• [Stored data]
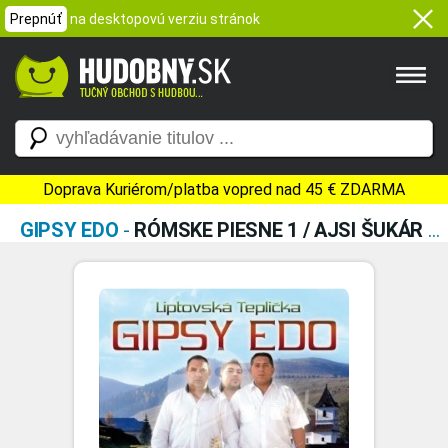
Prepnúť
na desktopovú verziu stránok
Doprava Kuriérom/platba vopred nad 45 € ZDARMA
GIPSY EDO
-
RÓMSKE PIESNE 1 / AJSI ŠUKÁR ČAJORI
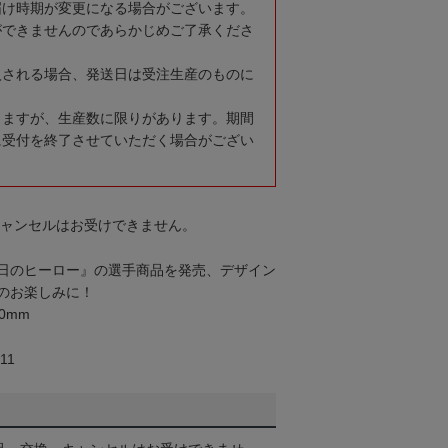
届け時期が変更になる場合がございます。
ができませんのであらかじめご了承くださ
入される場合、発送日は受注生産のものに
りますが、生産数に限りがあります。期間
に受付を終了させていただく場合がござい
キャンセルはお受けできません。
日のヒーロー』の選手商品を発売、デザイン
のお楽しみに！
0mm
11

--

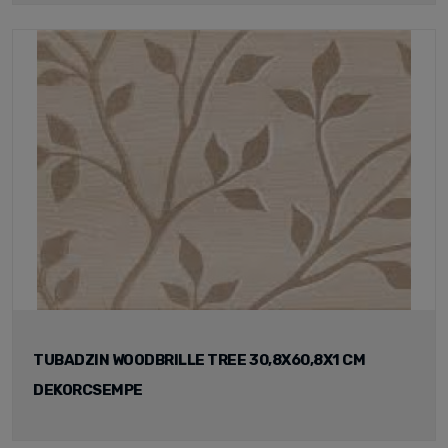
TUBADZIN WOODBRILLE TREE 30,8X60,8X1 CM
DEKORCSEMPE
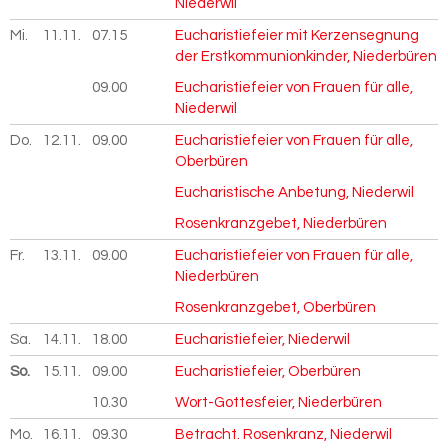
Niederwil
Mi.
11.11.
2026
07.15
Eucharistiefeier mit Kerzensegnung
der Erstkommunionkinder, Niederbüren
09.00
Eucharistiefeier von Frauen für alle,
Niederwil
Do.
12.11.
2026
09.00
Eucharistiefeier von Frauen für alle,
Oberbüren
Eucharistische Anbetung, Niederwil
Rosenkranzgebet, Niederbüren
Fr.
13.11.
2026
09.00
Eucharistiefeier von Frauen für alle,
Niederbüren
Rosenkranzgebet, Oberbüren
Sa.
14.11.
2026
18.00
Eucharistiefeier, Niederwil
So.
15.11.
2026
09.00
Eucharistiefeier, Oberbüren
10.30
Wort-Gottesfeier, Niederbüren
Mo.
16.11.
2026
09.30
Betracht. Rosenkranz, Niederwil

...

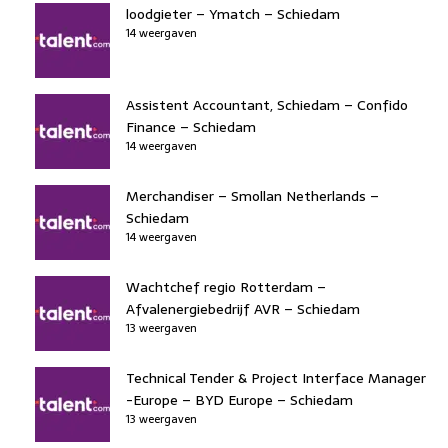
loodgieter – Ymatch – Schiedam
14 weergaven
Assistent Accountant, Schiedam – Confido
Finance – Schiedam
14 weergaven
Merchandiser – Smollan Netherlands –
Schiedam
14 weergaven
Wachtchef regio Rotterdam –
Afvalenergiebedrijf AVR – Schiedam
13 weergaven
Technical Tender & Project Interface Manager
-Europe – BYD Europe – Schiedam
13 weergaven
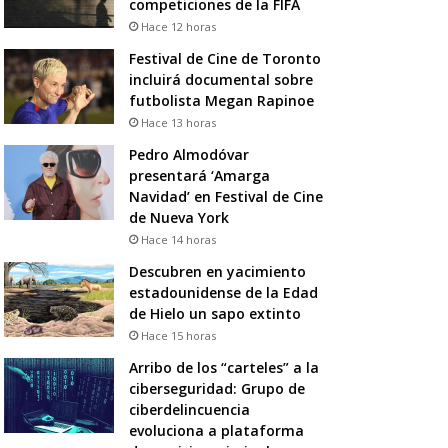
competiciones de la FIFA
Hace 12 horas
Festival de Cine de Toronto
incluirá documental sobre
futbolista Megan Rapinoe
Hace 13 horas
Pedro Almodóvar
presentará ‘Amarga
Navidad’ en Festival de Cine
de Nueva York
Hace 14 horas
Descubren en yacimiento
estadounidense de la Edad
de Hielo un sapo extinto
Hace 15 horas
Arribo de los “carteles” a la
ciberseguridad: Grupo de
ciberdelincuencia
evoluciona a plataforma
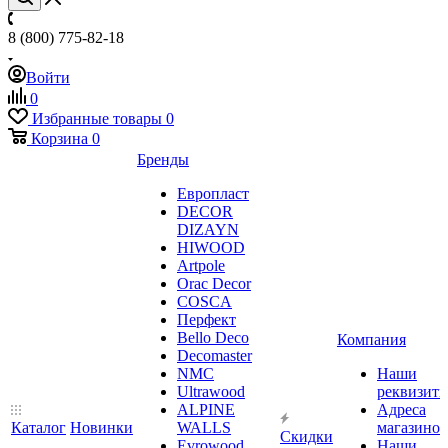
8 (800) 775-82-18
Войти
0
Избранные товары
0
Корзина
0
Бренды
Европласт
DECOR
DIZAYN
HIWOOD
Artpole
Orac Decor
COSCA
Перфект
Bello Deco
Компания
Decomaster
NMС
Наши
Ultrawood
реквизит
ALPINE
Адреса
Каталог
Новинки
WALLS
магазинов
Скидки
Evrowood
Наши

• [What the task asks] Return all lines from the data above with "Hace" in them.

• [Output below]
Hace 12 horas
Hace 13 horas
Hace 14 horas
Hace 15 horas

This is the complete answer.